From the glitz of Las Vegas to the hustle and bustle of Tokyo’s Shinjuku district, neon signs have become an iconic element of many cities. One very important question though. When were the first neon signs introduced and how has the technology evolved since then?
This Neon Museum blog delves into a brief history of neon signs from the first examples to some of the most modern applications. Read on to learn more about the exciting evolution of some of the most mesmerizing lights.
The First Neon Signs
French engineer Georges Claude is widely accepted to be the inventor of neon lighting. Inspired by Heinrich Geissler’s ‘Geissler tubes’, Georges Claude realized that passing electrical current through rarefied gas in a tube would create a neon glowing discharge which could have a striking visual effect. After this discovery, he first unveiled his invention at the Paris Motor Show in 1910. Claude would later patent his invention and start selling neon signs through his company Claude Neon Lights.
Following his patent, the first use of a neon sign is believed to have been by a Parisian hairdresser in 1912. The words ‘Palais Coiffeur’ were illuminated in neon above the shopfront and became a prominent feature along Boulevarde Montemartre, inspiring other business owners across Paris to order their own signs.
The Popularization Of Neon
The usage of neon lighting was mostly confined to Paris until the 1920s, after which it started to be used throughout the rest of France and the world, and neon signs wouldn’t be introduced to the US until the 1920s. Earle C Anthony is believed to be the first US business owner to use neon signage - in 1923, he ordered two signs reading ‘Packard’ to be used by two car dealerships in Los Angeles.Neon sign usage quickly caught on after this throughout the rest of the country.
In 1924, the first neon sign was installed in New York’s Times Square advertising automaker Willys-Overland. A Chinese restaurant called Orange Garden is meanwhile reported to have introduced the first neon sign to Chicago in 1926.
As for a history of neon in Las Vegas, the first signs are believed to have appeared between 1928 and 1930. Ethel Guenter, owner of the Overland Hotel, is believed to have installed the first neon sign in Las Vegas. This was followed by famous examples such as the Oasis Cafe sign in 1929 and the Las Vegas Club sign in 1930.
The Neon Sign Peak
By the mid-1930s, neon signs could be found across almost every major city in the world and had become a popular form of advertising. This popularity continued long into the 1950s.
During this time, neon lighting technology saw some big improvements, which helped to increase its popularity. The use of argon instead of neon and experimentation with different fluorescent tube coatings helped to enable a greater range of neon sign color options. As a result neon signs became more multicolored and detailed.
Some of the most iconic neon vintage signs in Las Vegas were installed throughout this period including the ‘El Cortez’ sign in 1941, the ‘Flamingo’ hotel sign in 1953, the ‘Welcome to Fabulous Las Vegas’ sign in 1959. The Neon Museum dedicates itself to the preservation and restoration of these vintage signs, which play a big part in the character of Las Vegas.
The Decline Of Neon Signage
Neon sign usage was in decline by the 1960s. At this point neon signs were no longer a novelty, and cheaper forms of illuminated signage were becoming more popular.
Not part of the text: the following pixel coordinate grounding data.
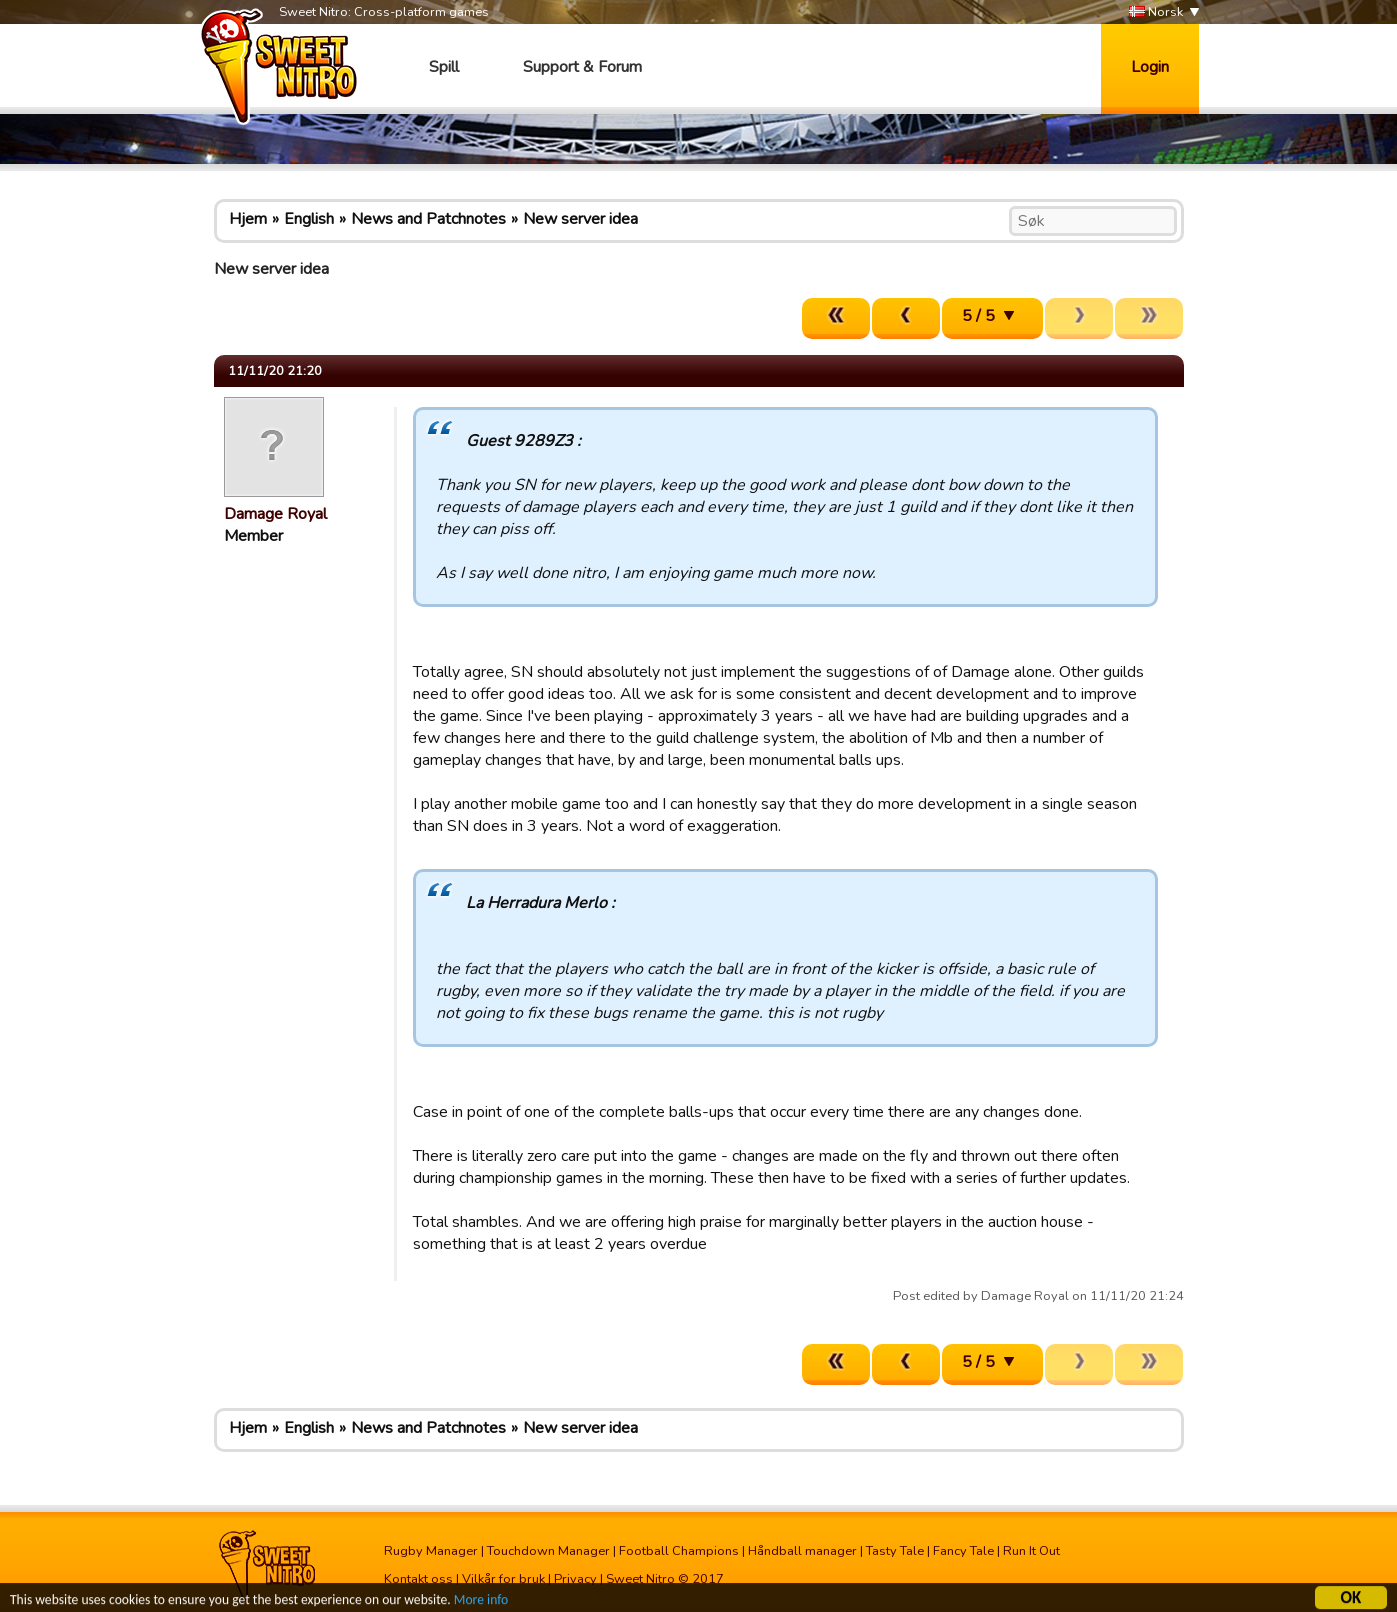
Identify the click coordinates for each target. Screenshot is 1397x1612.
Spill (444, 67)
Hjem (248, 219)
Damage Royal (275, 514)
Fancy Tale (963, 1551)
Many neon signs up until this point were also made from glass containing lead. Health concerns over the use of lead in construction in the 1960s contributed to the decline of neon signage in favor of safer options.
The transition from neon to LED lighting not only revolutionized commercial lighting but also paved the way for environmentally sustainable and cost-effective illuminated signs, ensuring a bright and vibrant future for the world of signage.
The Neon Revival
During the 1980s, neon experienced a brief revival. TV series like Miami Vice helped to encourage this love for neon with many nightclubs, hotels and bars adopting neon once again as a symbol of luxury.
Neon fell out of favor again in the 1990s, however recently has been seeing a comeback. The biggest difference between vintage neon signs and modern neon signs is that most modern neon signs do not actually use neon - instead they simply use colored LEDs that help to simulate the colors produced by traditional neon and argon lighted signs. While still used in advertising, modern neon-style signs are more often used in an artistic manner. Many are used to create eye-catching images rather than text and are used within the interior of buildings as commonly as the exterior to help set a mood.
Here at The Neon Museum we marvel at the remarkable evolution of neon signs, which have transcended time to become cherished icons of our urban landscapes. From their vintage beginnings to the modern era where innovation has brought forth a new era of creativity, neon signs have left an indelible mark on our culture.
As we embrace the future, we eagerly anticipate the next chapter in the ever-evolving story of neon signs, where technology, artistry, and the spirit of innovation will continue to shape these luminous wonders.